Thanks everyone for your inputs.

Below is a small writeup which I wanted to share with everyone in Ceph User 
community.

Summary of the Ceph Issue with Volumes

Our Setup
As mentioned earlier in our setup we have Openstack MOS 6.0 integrated with 
Ceph Storage cluster.
The version details are as follows
Ceph version : 0.80.7
Libvirt version : 1.2.2
Openstack Version : Juno (Mirantis 6.0)


Statement of Problem
When we attached multiple volumes( greater than 6) to  VM instance ,similar to 
adding multiple disks on a Hadoop Baremetal. And tried to write to multiple 
disks simultaneously for example via dd command "dd if=/dev/zero 
of=/disk{1..6}/test bs=4K count=10485760".
Observing the "vmstat 1" on the VM instance, we saw that over a period of time 
the "bo (block out)" value started to trickle down to zero.
As soon as the "bo value" reached zero, the load on the VM instance spiked and 
system became unresponsive. We had to reboot the VM instance to recover.
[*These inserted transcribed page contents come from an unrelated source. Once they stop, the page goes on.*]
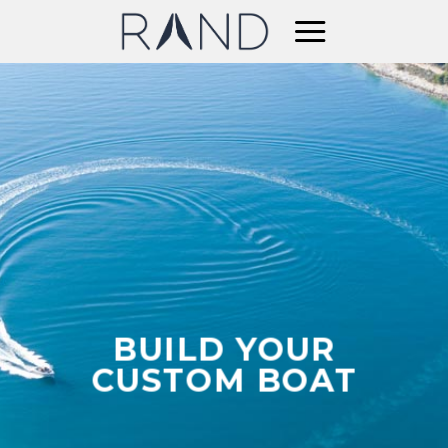
Skip
to
content
BUILD YOUR
CUSTOM BOAT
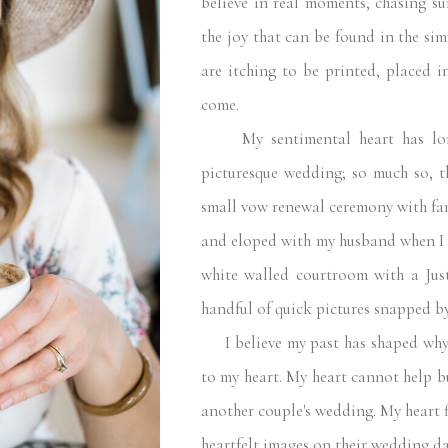
believe in real moments, chasing su
the joy that can be found in the sim
are itching to be printed, placed i
come.
My sentimental heart has long
picturesque wedding; so much so, 
small vow renewal ceremony with fam
and eloped with my husband when I 
white walled courtroom with a Just
handful of quick pictures snapped by
I believe my past has shaped why 
to my heart. My heart cannot help b
another couple's wedding. My heart fi
heartfelt images on their wedding day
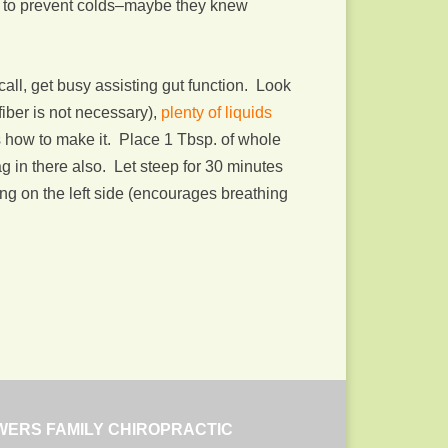
en to prevent colds–maybe they knew
call, get busy assisting gut function. Look
iber is not necessary),
plenty of liquids
e’s how to make it. Place 1 Tbsp. of whole
ag in there also. Let steep for 30 minutes
ying on the left side (encourages breathing
WERS FAMILY CHIROPRACTIC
Also when we checked all the "dd" processes were in "D uninterruptible sleep 
state".

Our investigate and Probable Resolution
It was from the /var/log/syslog on the compute nodes on which the VM instance 
was running where we found an error message "Too many open files".
Example below
ABCD = PID of qemu instance

<8>Nov 18 04:56:49 node-XXX qemu-system-x86_64: 2016-11-18 04:56:49.939702 
7fe9b569d700 -1 -- <COMPUTE IP>:0/70<ABCD> >> <CEPH MONITOR>:6830/14356 
pipe(0x7fede65dcbf0 sd=
-1 :0 s=1 pgs=0 cs=0 l=1 c=0x7fede37fc8c0).connect couldn't created socket (24) 
Too many open files

When we checked the limit for number of open files from proc we found below
XXXXXX@node-XXXX:~# cat /proc/<ABCD>/limits
...
Max open files            1024                 4096                 files
...

On this basis ,we increased the open file decriptor limit for libvirt-bin 
process from 1024 to 65536.
We had to put the below limit commands in /etc/default/libvirt-bin
ulimit -Hn 65536
ulimit -Sn 65536

We had to reboot the qemu instances via nova stop and nova start for the new 
limits to take effect.

This workaround has solved our issue for now and the above mentioned test cases 
are now successful.

We also checked different points below which were indeed helpful in narrowing 
the issue

*         Was the issue limited to a specific type of Linux OS (Ubuntu or 
CentOS)

*         Was the issue limited to specific kernel. We upgraded the kernel but 
still the issue persisted.

*         Was the issue due to any limiting resources (CPU , RAM, NETWORK , 
DISK IO) on either the VM instance or Compute Node.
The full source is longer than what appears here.